Inner Compass — Reflecting on Decisions That Matter
Child reflects on a recent decision they made — big or small — and examines whether it was the right choice, what influenced them, and what they would do differently. Parent observes self-reflection, metacognition, the ability to learn from experience, and emotional honesty about mistakes and successes.
Opens a guided voice session in TogetherTime.
What you'll need
Find a comfortable, private spot. No materials needed. Think of a recent decision the child made that had some genuine stakes — something with a real choice involved, not trivial. The child should pick the decision if possible.
How it works
- 1~40s
Start by asking your child: 'Tell me about a choice you made recently that you've been thinking about. What was the situation, and what did you decide?' Let them tell the whole story without interrupting. Then ask: 'What were the other options?
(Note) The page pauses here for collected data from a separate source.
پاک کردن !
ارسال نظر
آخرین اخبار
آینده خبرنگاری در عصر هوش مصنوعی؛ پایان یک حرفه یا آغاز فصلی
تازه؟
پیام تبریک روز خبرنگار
What COULD you have chosen instead?' We want to see if they can reconstruct the decision landscape — not just what they chose, but what they chose OVER. Tell me the story and the alternatives they identifies!
Watch for: decision_landscape_awareness
- 2~35s
Now the honest part. Ask your child: 'Looking back now, do you think you made the right choice? Why or why not?' Then push gently: 'What turned out well because of your choice? And what didn't turn out so well?' This requires emotional honesty — the ability to acknowledge both the good and the bad in one's own decisions. Watch for self-justification versus genuine reflection. Does they admit imperfection? Tell me their honest assessment!
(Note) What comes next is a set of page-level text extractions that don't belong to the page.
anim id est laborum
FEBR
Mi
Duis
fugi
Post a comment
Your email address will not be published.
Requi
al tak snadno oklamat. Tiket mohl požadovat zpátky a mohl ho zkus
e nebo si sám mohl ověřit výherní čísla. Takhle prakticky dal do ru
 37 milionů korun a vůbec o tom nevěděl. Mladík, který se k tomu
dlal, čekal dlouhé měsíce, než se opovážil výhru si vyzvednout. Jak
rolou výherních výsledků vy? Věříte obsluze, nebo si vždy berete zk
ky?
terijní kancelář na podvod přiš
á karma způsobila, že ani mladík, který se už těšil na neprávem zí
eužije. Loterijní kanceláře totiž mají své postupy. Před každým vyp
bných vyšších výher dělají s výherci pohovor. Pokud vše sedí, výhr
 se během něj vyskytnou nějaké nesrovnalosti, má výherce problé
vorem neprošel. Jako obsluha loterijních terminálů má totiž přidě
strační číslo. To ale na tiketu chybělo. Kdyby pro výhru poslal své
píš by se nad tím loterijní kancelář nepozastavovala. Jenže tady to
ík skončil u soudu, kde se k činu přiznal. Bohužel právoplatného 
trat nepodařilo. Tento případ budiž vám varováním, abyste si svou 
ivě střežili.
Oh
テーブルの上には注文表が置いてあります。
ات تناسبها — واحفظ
Watch for: emotional_honesty_in_self_assessment
- 3~35s
Now the most important part — the learning. Ask your child: 'If you could go back in time to the moment before you decided, knowing everything you know now, would you make the same choice or a different one? And what's the reason?' Then: 'What did this decision teach you about yourself?' That second question is where metacognition lives — the ability to learn about one's own thinking by examining past decisions. Tell me the time-travel answer and the self-insight!
Watch for: learning_from_experience
- 4~30s
Last question, and it's forward-looking. Ask your child: 'The next time you face a similar decision, what will you do differently — or the same? How will you know in the moment that this is the kind of decision where you should slow down and think?' This bridges reflection to future behaviour — it's not just looking back, it's building a better decision-making process. Tell me their forward plan and whether this conversation changed how they sees the original decision!